Treatment: How can urinary stones be cured?
The therapy of urolithiasis involves different therapeutic approaches depending on clinical symptoms (symptomatic/asymptomatic patient), size, location and composition of the calculi. In the presence of kidney stones that are <5mm (in most cases asymptomatic), we recommend a periodic clinical monitoring. In the presence of small ureteral stones (<5mm), the initial treatment involves a medical expulsive therapy, consisting of an abundant hydration of the patient associated with drugs designed to relax the smooth muscles along the urinary tract, thus allowing spontaneous passage.
Kidney stones with a size of 6-20 mm and pre-bladder stones can be subjected to ESWL (lithotripsy by means of extra-corporeal shock wave therapy), which allows the crushing of stones from the outside, making them liable to spontaneous expulsion in the urine. Even ureteral stones can be subjected to extracorporeal shock wave lithotripsy; however, it may have a lower percentage of success. For this reason, the treatment of choice for ureteral stones is now represented by ureterorenoscopy (URS) or ascending towards the urinary tract with a special tool until it reaches the calculi and performs subsequent crushing by different energy sources (laser/ultrasonic/pneumatic waves). The intervention includes spinal anaesthesia (or, in special conditions, general anaesthesia), and has an average duration of about 45 min and, in some cases, it is necessary to place a ureteral guardian; this project involves an average hospital stay of about three days.
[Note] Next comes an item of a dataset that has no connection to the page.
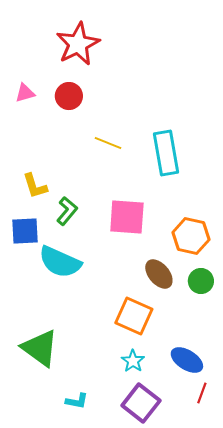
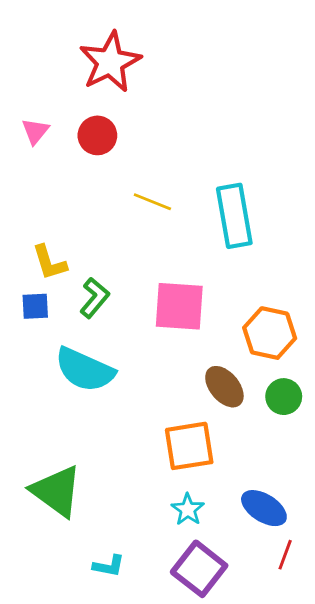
pink triangle: (25, 93) -> (35, 131), turned -35
blue square: (25, 231) -> (35, 306), moved, size x0.7
orange square: (134, 316) -> (189, 446), turned -33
In the presence of large renal calculi (>25mm), the treatment is called pyelo-nefro-lithotomy (GNP). It is a surgery performed under general anaesthesia, which provides a percutaneous access to the urinary cavity with crushing by means of several possible sources of energy. The operation involves the placement of a ureteral catheter, a urinary catheter and a percutaneous nephrostomy; The average operating time is approximately 90 minutes, while the average hospital stay is about five days; It has very high efficacy (98% of cases), but requires experienced surgeons. In selected cases (e.g. Stones refractory to Extracorporeal lithotripsy treatments), Our Centre offers a therapeutic option of innovative retrograde intrarenal surgery (RIRS), namely the intervention with access to the kidney with a special flexible instrument that extends from the urethra along the urinary tract until it reaches the calculi and performs subsequent crushing.